▶ **TASK DESCRIPTION**
Keep to one stretch of the data below, the lines from the one with "beskytterskap etter Epstein-kontakt" up to and including the one with "Paskibraka 2026", and return that stretch exactly.

▶ **RECORDS TO USE**
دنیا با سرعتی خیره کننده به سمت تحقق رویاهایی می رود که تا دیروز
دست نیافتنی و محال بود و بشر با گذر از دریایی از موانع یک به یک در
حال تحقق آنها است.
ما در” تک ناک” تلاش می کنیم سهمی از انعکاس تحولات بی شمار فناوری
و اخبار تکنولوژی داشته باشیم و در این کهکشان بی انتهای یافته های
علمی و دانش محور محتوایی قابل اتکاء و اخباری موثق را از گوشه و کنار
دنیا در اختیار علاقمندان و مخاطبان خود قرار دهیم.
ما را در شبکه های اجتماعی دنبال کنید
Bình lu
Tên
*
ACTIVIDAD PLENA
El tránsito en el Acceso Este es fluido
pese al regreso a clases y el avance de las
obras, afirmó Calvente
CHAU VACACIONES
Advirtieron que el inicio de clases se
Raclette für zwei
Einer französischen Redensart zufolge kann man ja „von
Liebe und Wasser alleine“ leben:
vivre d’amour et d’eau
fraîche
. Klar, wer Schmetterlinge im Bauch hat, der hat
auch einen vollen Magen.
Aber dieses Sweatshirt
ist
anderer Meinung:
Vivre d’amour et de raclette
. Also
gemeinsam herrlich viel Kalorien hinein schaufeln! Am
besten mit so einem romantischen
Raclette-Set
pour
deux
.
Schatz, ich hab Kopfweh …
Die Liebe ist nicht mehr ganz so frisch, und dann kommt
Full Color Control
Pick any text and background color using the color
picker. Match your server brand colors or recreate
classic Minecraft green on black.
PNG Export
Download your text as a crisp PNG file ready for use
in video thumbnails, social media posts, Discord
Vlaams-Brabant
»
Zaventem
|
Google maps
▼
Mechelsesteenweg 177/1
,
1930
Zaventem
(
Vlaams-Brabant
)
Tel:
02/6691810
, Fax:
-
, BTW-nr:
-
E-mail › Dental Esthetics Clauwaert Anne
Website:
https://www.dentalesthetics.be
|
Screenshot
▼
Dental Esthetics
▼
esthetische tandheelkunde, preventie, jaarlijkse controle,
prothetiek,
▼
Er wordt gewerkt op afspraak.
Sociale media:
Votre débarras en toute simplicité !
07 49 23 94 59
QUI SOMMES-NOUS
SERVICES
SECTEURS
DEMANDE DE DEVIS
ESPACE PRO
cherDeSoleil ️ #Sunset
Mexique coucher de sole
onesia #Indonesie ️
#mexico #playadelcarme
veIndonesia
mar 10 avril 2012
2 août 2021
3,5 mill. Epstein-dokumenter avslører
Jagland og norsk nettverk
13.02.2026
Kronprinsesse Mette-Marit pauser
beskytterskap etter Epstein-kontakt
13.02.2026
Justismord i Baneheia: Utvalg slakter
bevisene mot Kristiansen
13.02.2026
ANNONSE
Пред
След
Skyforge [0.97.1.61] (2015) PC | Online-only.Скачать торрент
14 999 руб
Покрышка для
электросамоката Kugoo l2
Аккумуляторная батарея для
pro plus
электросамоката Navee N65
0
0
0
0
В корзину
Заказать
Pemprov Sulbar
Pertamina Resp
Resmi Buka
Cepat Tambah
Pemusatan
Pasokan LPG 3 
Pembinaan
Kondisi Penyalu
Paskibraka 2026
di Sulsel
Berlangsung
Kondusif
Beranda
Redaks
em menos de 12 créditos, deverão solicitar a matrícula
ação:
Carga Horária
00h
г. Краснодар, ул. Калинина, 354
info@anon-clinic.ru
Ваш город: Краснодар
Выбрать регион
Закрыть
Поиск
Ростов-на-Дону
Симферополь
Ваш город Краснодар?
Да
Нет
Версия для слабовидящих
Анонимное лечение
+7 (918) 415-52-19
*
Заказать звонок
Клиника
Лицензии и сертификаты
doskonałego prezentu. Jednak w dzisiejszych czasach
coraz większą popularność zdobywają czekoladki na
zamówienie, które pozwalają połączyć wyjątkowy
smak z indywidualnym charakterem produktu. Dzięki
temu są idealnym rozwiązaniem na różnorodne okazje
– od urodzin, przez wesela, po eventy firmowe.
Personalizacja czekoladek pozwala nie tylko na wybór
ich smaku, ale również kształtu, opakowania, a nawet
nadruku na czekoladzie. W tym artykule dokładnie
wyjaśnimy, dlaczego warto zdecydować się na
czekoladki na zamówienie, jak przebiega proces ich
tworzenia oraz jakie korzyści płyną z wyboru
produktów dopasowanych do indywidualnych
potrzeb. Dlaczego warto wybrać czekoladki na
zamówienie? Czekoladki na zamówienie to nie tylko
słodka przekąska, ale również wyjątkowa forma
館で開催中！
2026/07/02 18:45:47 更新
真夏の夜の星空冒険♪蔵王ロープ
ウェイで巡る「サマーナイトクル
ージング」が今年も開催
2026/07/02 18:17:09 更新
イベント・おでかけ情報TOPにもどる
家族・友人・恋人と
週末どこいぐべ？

▶ **OUTPUT BELOW**
beskytterskap etter Epstein-kontakt
13.02.2026
Justismord i Baneheia: Utvalg slakter
bevisene mot Kristiansen
13.02.2026
ANNONSE
Пред
След
Skyforge [0.97.1.61] (2015) PC | Online-only.Скачать торрент
14 999 руб
Покрышка для
электросамоката Kugoo l2
Аккумуляторная батарея для
pro plus
электросамоката Navee N65
0
0
0
0
В корзину
Заказать
Pemprov Sulbar
Pertamina Resp
Resmi Buka
Cepat Tambah
Pemusatan
Pasokan LPG 3 
Pembinaan
Kondisi Penyalu
Paskibraka 2026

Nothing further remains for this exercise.